Page images and extracted text
--

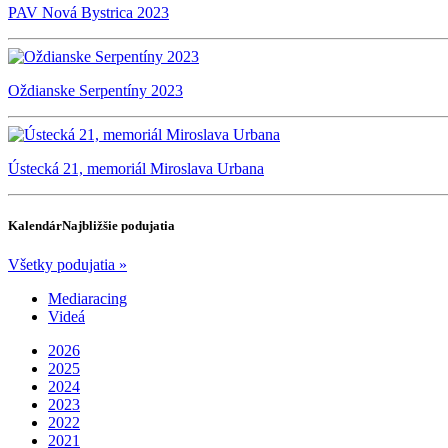
PAV Nová Bystrica 2023
Oždianske Serpentíny 2023
Ústecká 21, memoriál Miroslava Urbana
Kalendár
Najbližšie podujatia
Všetky podujatia »
Mediaracing
Videá
2026
2025
2024
2023
2022
2021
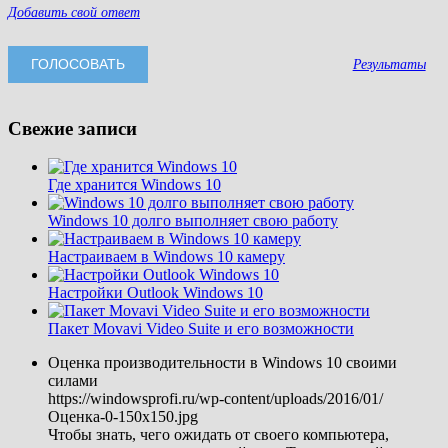
Добавить свой ответ
Результаты
Свежие записи
Где хранится Windows 10
Windows 10 долго выполняет свою работу
Настраиваем в Windows 10 камеру
Настройки Outlook Windows 10
Пакет Movavi Video Suite и его возможности
Оценка производительности в Windows 10 своими
силами
https://windowsprofi.ru/wp-content/uploads/2016/01/
Оценка-0-150x150.jpg
Чтобы знать, чего ожидать от своего компьютера,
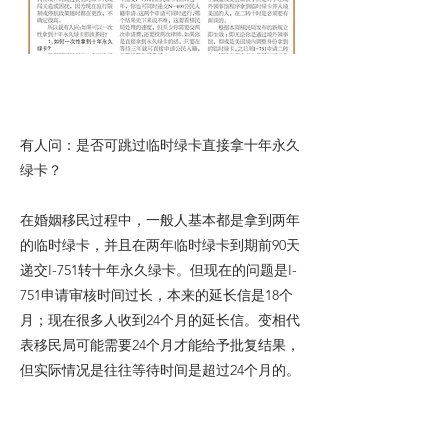
有人问：是否可跳过临时绿卡直接拿十年永久
绿卡？
在婚姻移民过程中，一般人基本都是拿到两年
的临时绿卡，并且在两年临时绿卡到期前90天
递交I-751转十年永久绿卡。但现在的问题是I-
751申请审核时间过长，本来的延长信是18个
月；现在很多人收到24个月的延长信。变相代
表移民局可能需要24个月才能给予批复结果，
但实际情况是往往等待时间是超过24个月的。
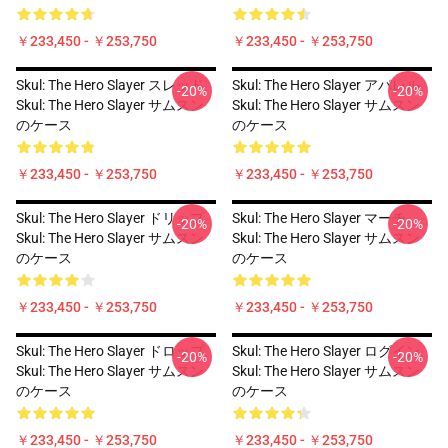
￥233,450 - ￥253,750
￥233,450 - ￥253,750
Skul: The Hero Slayer スレッド
Skul: The Hero Slayer アパレル
-20%
-20%
Skul: The Hero Slayer サムスン
Skul: The Hero Slayer サムスン
のケース
のケース
￥233,450 - ￥253,750
￥233,450 - ￥253,750
Skul: The Hero Slayer ドリップ
Skul: The Hero Slayer マーチ
-20%
-20%
Skul: The Hero Slayer サムスン
Skul: The Hero Slayer サムスン
のケース
のケース
￥233,450 - ￥253,750
￥233,450 - ￥253,750
Skul: The Hero Slayer ドロップ
Skul: The Hero Slayer ログイン
-20%
-20%
Skul: The Hero Slayer サムスン
Skul: The Hero Slayer サムスン
のケース
のケース
￥233,450 - ￥253,750
￥233,450 - ￥253,750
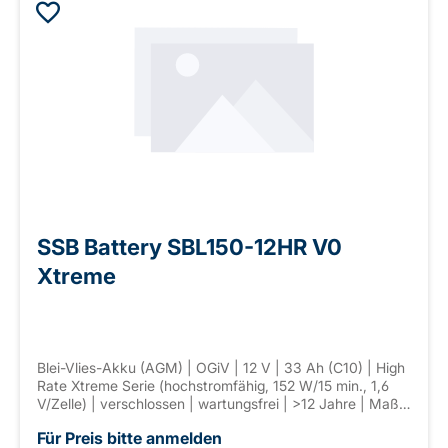
SSB Battery SBL150-12HR V0
Xtreme
Blei-Vlies-Akku (AGM) | OGiV | 12 V | 33 Ah (C10) | High
Rate Xtreme Serie (hochstromfähig, 152 W/15 min., 1,6
V/Zelle) | verschlossen | wartungsfrei | >12 Jahre | Maße:
195 × 130 × 168 mm | Anschl. F-M6 | Gewicht: 11,5 kg
Für Preis bitte anmelden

--

__Task details__
Find the lines above that contain the word "Оценка" and collect them.

__Answer space__
Оценка производительности в Windows 10 своими
Оценка-0-150x150.jpg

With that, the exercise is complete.